Gymnosporia dhofarensis provides adequate firewood, however unpleasant thorns make it difficult to handle. If well known hardwood trees were absent, the wood of a well developed maytenus specimen would be used to make such vital weapons as a double-ended throwing stick and a knobbed club.

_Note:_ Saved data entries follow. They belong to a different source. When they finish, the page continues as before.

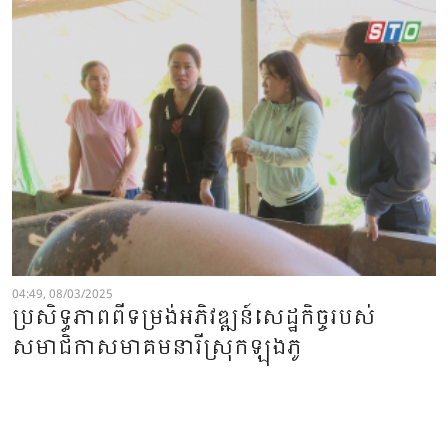
04:49, 08/03/2025
ប្រសិទ្ធភាពពីទម្រង់អភិវឌ្ឍន៍សេដ្ឋកិច្ចរបស់
សមាជិកាសមាគមនារីស្រុកឡុងភូ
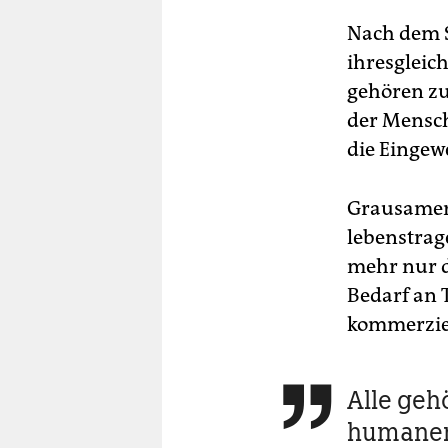
Nach dem S
ihresgleich
gehören zu
der Mensch
die Eingew
Grausamer 
lebenstrag
mehr nur d
Bedarf an 
kommerziel
Alle geh

humaner 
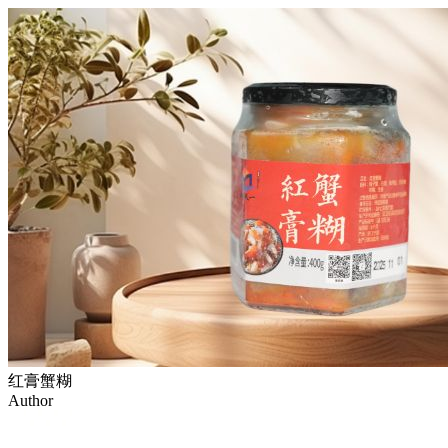
红膏蟹糊
Author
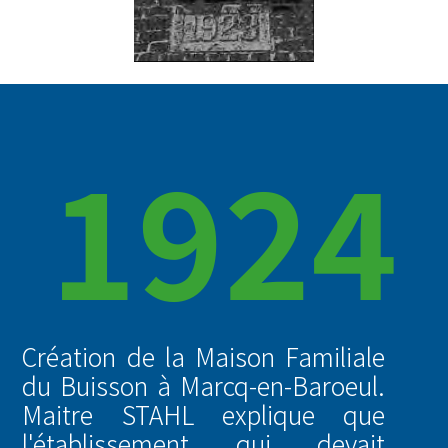
1924
Création de la Maison Familiale
du Buisson à Marcq-en-Baroeul.
Maitre STAHL explique que
l'établissement qui devait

Camels browse on the foliage but cattle are unenthusiastic. Goats eat the leaves and especially the flowers of G. dhofarensis, however the fruit is poisonous and can cause the goat to fall ill with shivering attacks and develop a raised temperature.

==Wider uses==
Many species of Gymnosporia and Maytenus are important in traditional medicine, and another species in the Celastraceae, Catha edulis, grown in the mountains of south-west Arabia and Ethiopia is the sources of Qat. In Yemen, the leaves of Maytenus species are used to make a tisane which is drunk to relieve pains in the stomach; the roots of Gymnosporia senegalensis are chipped into shavings and added to beer to be drunk as an aphrodisiac in parts of Africa. Researchers have also been able to isolate the active compound maytanisne from G. buchananii, which is on trial as a possible chemotherapeutic drug against cancer.